### Your instructions
Check every line of the material below, and show those that contain "руку".

### Input data

+++

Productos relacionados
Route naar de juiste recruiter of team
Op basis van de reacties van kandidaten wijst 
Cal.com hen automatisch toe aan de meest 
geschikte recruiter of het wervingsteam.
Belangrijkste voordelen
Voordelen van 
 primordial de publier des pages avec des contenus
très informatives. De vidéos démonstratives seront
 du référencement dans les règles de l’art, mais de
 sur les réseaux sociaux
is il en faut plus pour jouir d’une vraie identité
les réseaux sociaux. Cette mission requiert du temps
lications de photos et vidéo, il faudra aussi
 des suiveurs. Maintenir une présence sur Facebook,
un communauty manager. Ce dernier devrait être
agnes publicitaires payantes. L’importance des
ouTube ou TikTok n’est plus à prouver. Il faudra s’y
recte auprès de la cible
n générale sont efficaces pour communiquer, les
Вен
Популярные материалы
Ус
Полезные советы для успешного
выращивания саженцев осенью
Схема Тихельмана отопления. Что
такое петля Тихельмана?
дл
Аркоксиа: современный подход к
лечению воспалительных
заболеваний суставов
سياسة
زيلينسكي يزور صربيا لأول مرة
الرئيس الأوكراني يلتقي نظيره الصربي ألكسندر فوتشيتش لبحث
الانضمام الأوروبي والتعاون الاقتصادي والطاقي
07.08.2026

+++

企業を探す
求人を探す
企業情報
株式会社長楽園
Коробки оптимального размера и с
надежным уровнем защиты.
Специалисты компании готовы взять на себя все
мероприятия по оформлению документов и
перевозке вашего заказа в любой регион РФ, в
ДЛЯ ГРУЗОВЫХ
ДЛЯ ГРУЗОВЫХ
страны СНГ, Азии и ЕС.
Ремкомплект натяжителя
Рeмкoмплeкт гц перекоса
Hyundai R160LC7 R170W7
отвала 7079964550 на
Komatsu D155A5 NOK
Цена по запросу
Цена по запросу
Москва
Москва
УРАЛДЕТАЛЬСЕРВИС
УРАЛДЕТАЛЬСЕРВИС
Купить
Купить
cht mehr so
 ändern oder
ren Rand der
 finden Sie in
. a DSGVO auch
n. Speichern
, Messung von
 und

+++

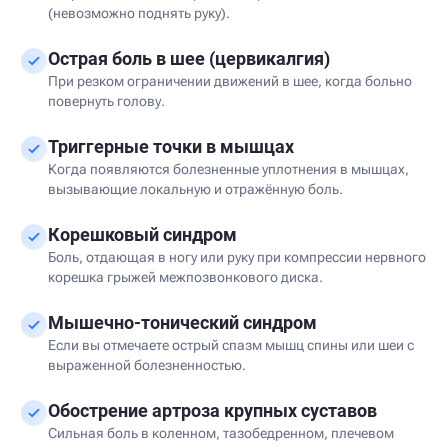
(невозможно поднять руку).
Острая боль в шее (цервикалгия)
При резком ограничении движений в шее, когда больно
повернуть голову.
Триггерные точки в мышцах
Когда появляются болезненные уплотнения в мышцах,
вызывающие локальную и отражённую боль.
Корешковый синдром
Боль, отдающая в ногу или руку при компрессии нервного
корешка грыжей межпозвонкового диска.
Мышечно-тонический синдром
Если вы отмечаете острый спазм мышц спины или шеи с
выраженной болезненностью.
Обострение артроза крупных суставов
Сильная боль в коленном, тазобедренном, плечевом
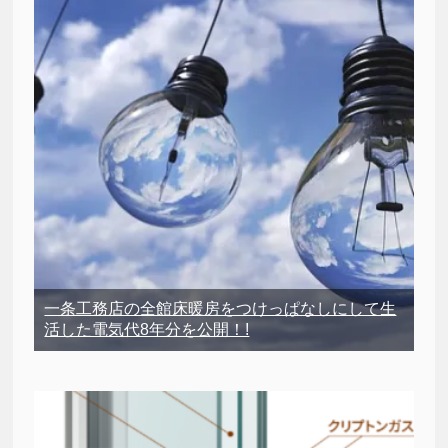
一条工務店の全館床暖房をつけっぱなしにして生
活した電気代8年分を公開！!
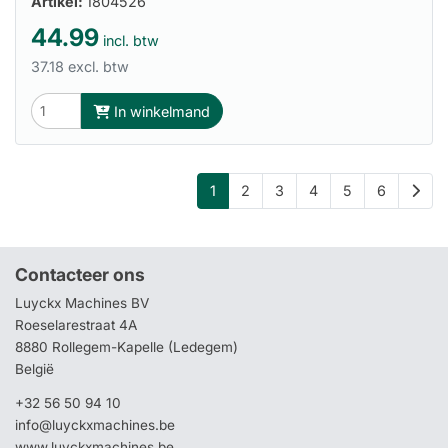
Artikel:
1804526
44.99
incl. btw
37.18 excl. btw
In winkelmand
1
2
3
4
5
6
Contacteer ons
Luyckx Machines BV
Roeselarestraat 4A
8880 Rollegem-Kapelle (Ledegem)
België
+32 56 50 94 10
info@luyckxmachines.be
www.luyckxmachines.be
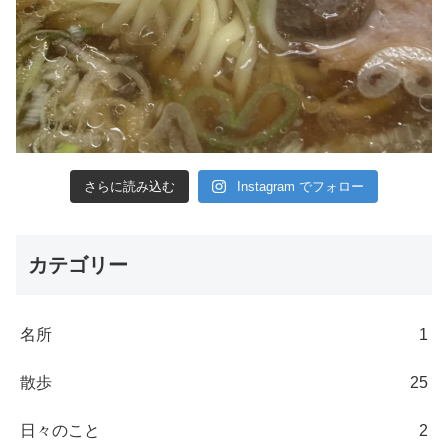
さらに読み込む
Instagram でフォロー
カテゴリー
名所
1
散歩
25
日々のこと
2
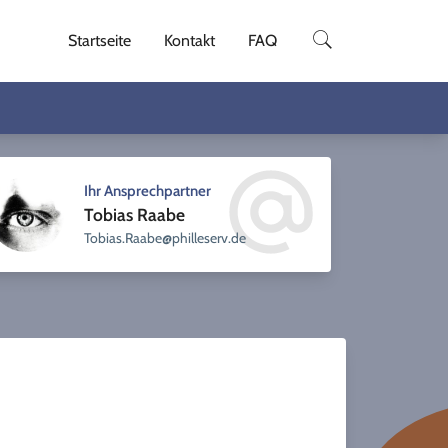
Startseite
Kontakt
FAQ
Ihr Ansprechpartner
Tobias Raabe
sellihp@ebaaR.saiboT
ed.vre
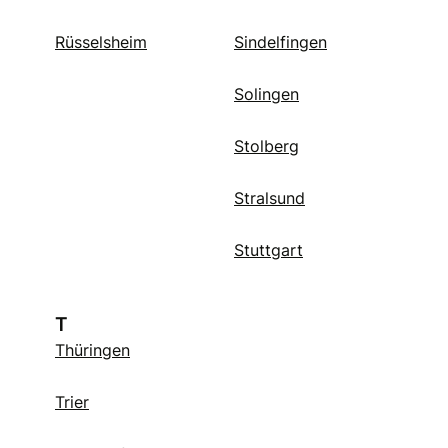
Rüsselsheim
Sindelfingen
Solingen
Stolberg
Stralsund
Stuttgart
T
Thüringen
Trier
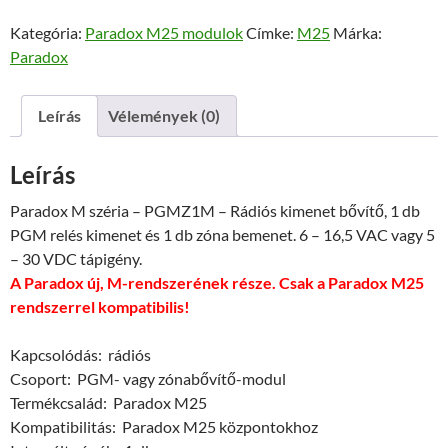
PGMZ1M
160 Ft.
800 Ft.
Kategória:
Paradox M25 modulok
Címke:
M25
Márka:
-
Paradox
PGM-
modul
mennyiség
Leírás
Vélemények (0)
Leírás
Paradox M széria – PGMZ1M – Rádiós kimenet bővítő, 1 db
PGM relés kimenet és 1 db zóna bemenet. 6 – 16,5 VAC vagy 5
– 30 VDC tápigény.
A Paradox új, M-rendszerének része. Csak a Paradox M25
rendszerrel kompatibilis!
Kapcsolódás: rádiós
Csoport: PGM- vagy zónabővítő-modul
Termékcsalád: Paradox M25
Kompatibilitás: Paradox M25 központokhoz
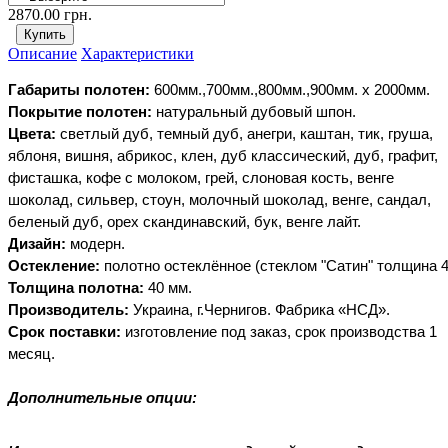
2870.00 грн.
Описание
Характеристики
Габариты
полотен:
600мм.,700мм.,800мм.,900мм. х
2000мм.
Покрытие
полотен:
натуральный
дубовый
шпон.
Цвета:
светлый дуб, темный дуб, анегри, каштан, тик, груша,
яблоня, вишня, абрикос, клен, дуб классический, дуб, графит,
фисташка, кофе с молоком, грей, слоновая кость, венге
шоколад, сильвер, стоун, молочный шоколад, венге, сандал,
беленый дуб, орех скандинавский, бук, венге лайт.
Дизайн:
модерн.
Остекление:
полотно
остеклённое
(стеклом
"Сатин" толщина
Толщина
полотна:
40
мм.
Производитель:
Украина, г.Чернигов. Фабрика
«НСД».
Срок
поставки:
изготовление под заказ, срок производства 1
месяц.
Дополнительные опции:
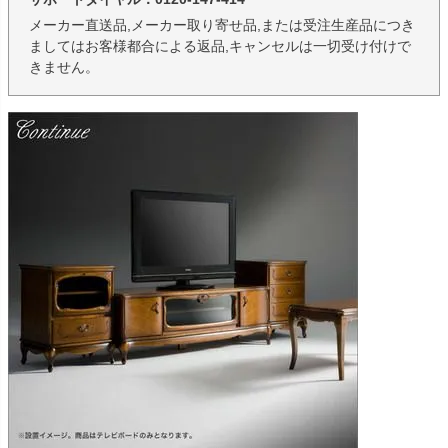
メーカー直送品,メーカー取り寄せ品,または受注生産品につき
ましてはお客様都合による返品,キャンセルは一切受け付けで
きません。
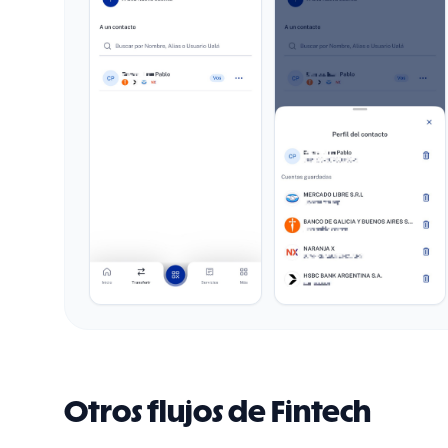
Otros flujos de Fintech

+++

### Result below
(невозможно поднять руку).
Боль, отдающая в ногу или руку при компрессии нервного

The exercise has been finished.